***** TASK MATERIAL

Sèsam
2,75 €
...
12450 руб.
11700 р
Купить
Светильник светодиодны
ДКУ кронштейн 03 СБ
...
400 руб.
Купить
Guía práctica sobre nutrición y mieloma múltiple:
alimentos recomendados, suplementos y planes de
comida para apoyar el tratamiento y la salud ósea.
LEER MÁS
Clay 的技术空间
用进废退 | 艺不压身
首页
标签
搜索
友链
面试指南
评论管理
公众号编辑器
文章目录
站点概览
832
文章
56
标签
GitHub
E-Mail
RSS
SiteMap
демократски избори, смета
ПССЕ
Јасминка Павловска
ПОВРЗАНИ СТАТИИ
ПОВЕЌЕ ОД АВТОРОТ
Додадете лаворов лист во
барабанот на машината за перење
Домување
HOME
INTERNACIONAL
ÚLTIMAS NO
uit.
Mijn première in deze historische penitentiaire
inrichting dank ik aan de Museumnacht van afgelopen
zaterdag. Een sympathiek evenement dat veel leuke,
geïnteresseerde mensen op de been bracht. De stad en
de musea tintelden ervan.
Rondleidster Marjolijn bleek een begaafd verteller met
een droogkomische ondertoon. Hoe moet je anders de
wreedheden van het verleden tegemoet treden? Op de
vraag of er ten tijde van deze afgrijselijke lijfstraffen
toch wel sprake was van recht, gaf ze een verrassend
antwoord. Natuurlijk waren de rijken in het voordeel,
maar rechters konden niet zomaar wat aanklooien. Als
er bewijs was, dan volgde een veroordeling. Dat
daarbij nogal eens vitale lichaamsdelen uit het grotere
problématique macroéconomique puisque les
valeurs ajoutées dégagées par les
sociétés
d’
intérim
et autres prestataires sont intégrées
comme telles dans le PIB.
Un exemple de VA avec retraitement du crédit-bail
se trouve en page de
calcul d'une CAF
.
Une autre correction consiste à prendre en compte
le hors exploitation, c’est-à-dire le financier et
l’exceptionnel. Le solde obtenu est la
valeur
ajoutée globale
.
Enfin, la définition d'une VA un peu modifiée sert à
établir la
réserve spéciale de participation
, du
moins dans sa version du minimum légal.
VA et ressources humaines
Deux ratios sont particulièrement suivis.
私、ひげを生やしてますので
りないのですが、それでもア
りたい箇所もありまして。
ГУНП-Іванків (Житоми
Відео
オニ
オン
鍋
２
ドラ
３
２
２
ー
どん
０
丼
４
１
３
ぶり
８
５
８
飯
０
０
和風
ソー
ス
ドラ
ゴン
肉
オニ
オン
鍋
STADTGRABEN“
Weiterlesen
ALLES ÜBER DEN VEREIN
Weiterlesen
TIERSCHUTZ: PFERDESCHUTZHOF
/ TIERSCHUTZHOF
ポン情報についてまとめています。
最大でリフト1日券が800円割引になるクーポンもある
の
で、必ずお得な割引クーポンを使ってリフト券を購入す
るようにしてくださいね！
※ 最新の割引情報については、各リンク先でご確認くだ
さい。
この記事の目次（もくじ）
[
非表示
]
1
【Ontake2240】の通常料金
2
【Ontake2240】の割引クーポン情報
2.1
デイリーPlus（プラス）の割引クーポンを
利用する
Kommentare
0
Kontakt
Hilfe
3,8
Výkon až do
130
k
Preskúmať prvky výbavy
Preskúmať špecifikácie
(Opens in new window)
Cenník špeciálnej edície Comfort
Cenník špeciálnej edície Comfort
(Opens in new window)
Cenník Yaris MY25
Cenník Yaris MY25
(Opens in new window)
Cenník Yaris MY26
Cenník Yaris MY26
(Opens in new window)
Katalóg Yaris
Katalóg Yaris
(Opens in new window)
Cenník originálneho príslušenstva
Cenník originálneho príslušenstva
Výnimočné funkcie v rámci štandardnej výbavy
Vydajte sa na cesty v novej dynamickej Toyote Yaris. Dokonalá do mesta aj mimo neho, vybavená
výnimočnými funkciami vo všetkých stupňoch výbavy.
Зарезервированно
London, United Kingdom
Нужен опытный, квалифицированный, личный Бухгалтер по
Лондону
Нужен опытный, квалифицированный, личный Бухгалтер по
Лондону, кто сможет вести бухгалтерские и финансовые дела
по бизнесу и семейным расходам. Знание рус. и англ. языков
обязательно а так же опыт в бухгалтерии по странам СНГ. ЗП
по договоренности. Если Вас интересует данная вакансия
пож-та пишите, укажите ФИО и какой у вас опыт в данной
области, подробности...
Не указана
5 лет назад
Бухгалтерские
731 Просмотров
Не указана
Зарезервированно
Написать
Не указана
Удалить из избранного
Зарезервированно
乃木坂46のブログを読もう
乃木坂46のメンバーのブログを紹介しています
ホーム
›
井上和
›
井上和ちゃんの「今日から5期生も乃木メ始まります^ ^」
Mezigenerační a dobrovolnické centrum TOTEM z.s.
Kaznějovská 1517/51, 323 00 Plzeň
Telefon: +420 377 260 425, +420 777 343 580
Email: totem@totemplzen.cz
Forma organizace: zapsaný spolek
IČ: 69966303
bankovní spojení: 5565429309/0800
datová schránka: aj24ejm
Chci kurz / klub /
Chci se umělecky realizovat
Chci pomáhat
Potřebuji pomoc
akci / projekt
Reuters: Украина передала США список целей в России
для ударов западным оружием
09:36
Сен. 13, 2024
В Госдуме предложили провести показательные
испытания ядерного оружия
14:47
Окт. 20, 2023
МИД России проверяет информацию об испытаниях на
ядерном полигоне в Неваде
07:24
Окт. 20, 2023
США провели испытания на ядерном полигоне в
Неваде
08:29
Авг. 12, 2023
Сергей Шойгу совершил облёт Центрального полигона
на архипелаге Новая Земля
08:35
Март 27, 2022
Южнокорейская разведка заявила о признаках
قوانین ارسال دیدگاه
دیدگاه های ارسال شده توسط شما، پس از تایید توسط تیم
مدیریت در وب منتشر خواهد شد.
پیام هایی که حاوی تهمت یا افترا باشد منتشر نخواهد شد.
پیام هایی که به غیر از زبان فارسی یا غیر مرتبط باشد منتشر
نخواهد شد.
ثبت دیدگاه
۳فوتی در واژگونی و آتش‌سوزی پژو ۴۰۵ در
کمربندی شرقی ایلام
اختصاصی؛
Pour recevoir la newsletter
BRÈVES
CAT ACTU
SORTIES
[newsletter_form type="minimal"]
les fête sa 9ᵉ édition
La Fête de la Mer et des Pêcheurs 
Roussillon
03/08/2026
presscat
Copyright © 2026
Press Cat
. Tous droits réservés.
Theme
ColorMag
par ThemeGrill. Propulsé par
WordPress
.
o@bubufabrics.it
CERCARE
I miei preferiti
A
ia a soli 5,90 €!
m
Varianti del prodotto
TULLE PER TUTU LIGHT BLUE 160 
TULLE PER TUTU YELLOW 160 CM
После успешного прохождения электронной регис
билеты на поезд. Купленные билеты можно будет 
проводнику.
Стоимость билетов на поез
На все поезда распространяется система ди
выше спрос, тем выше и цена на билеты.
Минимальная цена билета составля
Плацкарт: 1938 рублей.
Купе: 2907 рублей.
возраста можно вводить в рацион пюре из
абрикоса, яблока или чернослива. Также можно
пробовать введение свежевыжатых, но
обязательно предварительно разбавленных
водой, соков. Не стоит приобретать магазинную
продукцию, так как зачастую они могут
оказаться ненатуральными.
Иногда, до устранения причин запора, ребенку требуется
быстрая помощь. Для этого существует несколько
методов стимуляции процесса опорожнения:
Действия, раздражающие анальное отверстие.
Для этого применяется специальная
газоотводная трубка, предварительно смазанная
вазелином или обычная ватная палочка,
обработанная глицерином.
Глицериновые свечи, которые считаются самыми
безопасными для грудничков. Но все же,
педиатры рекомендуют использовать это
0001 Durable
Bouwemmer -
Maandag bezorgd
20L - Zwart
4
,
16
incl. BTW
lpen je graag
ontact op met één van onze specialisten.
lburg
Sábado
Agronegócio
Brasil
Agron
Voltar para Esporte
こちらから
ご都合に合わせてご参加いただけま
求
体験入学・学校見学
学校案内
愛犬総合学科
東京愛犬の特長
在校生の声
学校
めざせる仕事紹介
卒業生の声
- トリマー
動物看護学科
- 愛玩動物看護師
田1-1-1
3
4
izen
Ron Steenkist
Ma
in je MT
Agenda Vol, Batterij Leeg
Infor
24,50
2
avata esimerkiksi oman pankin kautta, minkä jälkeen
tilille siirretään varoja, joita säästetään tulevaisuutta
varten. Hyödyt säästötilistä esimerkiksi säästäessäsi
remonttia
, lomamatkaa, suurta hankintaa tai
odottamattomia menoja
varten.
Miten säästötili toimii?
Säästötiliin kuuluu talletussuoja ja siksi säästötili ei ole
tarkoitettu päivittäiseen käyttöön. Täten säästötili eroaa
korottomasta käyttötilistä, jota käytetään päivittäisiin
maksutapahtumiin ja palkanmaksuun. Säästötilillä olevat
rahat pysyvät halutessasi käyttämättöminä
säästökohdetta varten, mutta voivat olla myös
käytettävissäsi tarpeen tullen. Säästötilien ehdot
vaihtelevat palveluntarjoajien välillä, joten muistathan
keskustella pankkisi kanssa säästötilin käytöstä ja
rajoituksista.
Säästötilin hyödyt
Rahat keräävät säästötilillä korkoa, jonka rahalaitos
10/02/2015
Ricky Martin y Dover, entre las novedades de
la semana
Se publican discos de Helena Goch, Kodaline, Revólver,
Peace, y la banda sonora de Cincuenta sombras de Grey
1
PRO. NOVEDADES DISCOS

**********

» ASSIGNMENT
Only one stretch of the records above is wanted: the lines between the one holding "alimentos recomendados, suplementos" and the one holding "Rondleidster Marjolijn bleek", inclusive, reproduced exactly.

» EXERCISE RESULT
alimentos recomendados, suplementos y planes de
comida para apoyar el tratamiento y la salud ósea.
LEER MÁS
Clay 的技术空间
用进废退 | 艺不压身
首页
标签
搜索
友链
面试指南
评论管理
公众号编辑器
文章目录
站点概览
832
文章
56
标签
GitHub
E-Mail
RSS
SiteMap
демократски избори, смета
ПССЕ
Јасминка Павловска
ПОВРЗАНИ СТАТИИ
ПОВЕЌЕ ОД АВТОРОТ
Додадете лаворов лист во
барабанот на машината за перење
Домување
HOME
INTERNACIONAL
ÚLTIMAS NO
uit.
Mijn première in deze historische penitentiaire
inrichting dank ik aan de Museumnacht van afgelopen
zaterdag. Een sympathiek evenement dat veel leuke,
geïnteresseerde mensen op de been bracht. De stad en
de musea tintelden ervan.
Rondleidster Marjolijn bleek een begaafd verteller met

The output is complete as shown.